Even before 1975, when the role of the MHC antigens as a ‘guidance mechanism’ for the immune system was discovered (Zinkernagel & Doherty, 1975), it was known that some tumour cells expressed abnormally low levels of MHC antigens and/or β2-m (Nilsson, Evsin & Welsh, 1974). In addition, there was ample experimental evidence that tumour cells could be ‘recognized’ and eliminated by the immune system, although early work had failed to take into account allogeneic recognition of transplantation antigens (Foley, 1953). By the 1950s it had been clearly shown that chemically induced, radiation-induced and spontaneously occurring tumours could express tumour antigens that could initiate and lead to ‘tumour rejection’, namely the tumour-associated transplantation antigens, TATAs (Gross, 1943). It was only in the late 1970s or early 1980s that these two strands of research could be put together and they have subsequently led to important advances in the clinical treatment of cancer.
These advances are related to the great insight of Paul Ehrlich, who postulated that the immune system acted as a surveillance system to detect changes within the body caused either by normal pathological events or by invading organisms (Ehrlich, 1909). It is now clear that the primary function of CTLs is to monitor cell surfaces for abnormal peptides presented by MHC class I antigens. T cells reactive to normal self peptides will have been made tolerant either by clonal deletion or clonal anergy.
Infection with hepatitis B virus (HBV) can cause either an acute or a chronic hepatitis (Nielsen et al., 1971). Chronic infection is a major health problem affecting over 250 million people worldwide (Ganem & Varmus, 1987). Without treatment, chronic infection with HBV progresses to cirrhosis and/ or hepatocellular carcinoma in over 50% of infected patients. It is still not clear why some infected individuals develop a relatively mild, self-limiting hepatitis whilst others suffer from a prolonged, chronic infection. Recent research suggests that interferon-induced expression of MHC antigens on the surface of infected hepatocytes may play a key role in determining the outcome of infection with HBV.

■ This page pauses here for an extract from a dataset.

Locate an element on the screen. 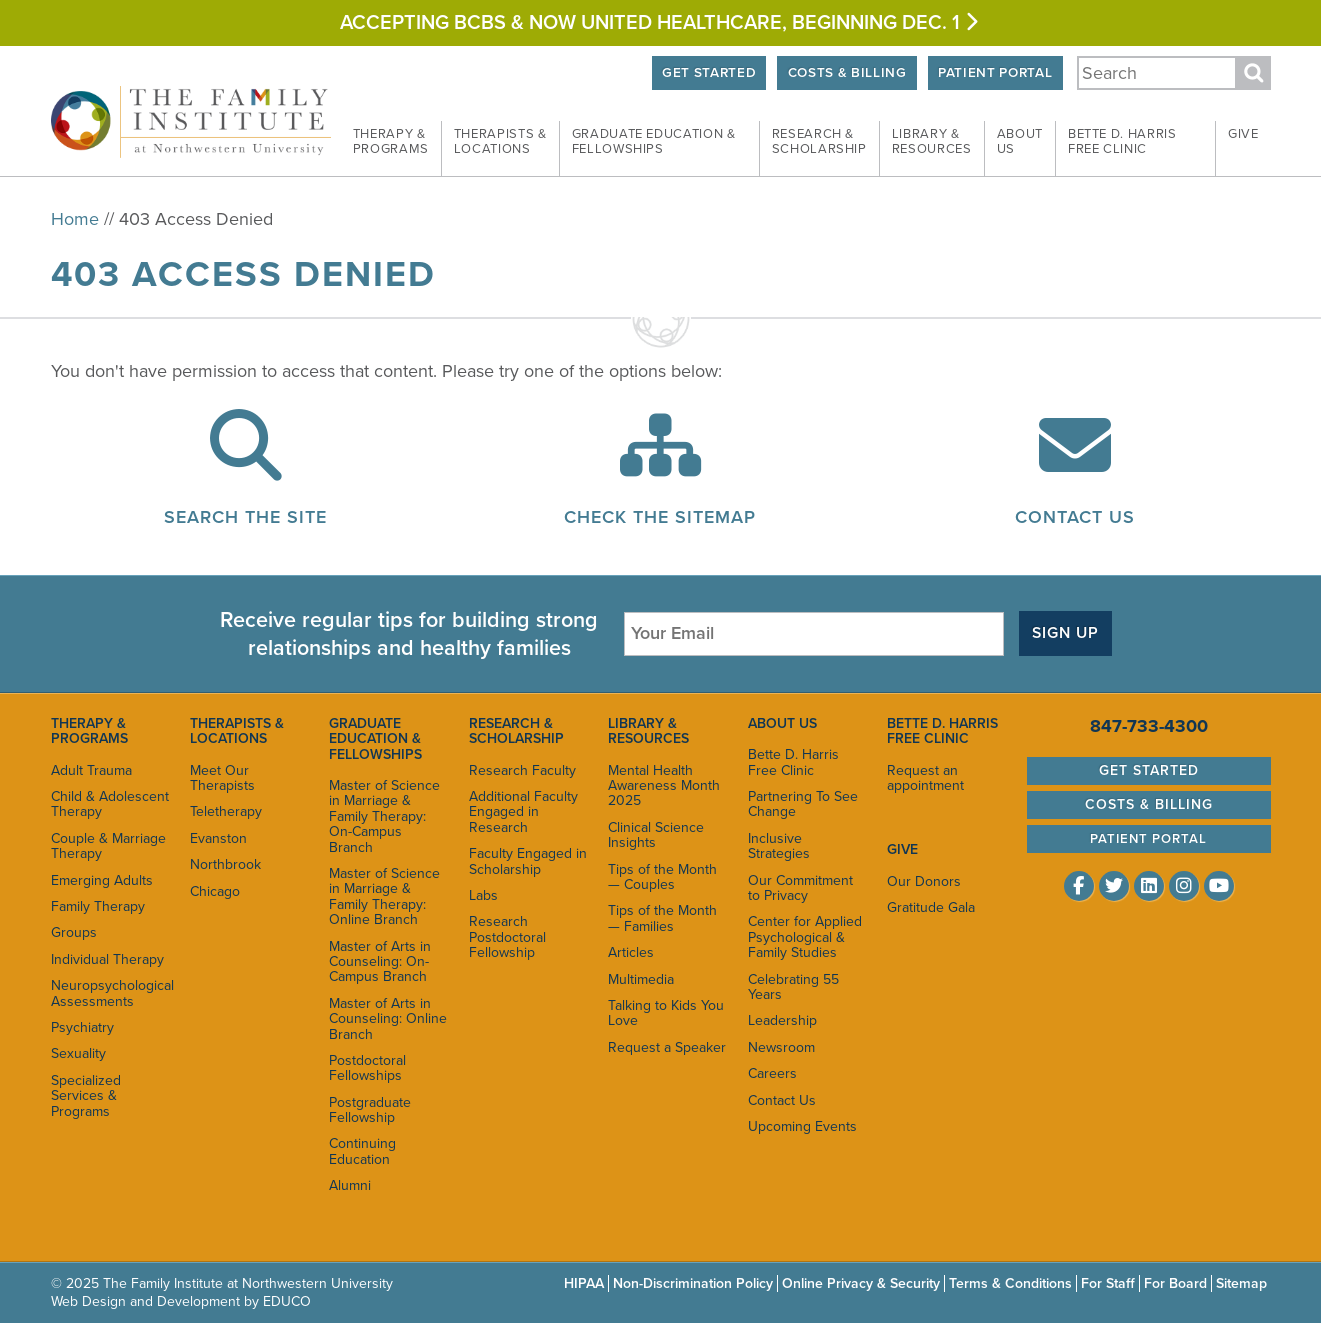 The image size is (1321, 1324). Continuing Education is located at coordinates (362, 1151).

Viral clearance in acute HBV infection
The majority of healthy adults infected with HBV develops a brief hepatitis, which resolves within a few months and is followed by elimination of the virus. A small percentage of infected adults (less than 5%) and the majority of infected neonates and children (greater than 90%) develop a chronic infection. Research in patients and chimpanzees acutely infected with HBV has provided an insight into the mechanisms underlying the normal eradication of HBV and these studies suggest that induction of MHC expression, by type I interferon (i.e. IFN-α/β), is a key factor in virus eradication.
Following infection with HBV, most adults show a marked increase in the serum concentration of circulating IFN (Ikeda, Lever & Thomas, 1986; Kato, Nakagawa & Kobayashi, 1986; Pignatelli et al., 1986).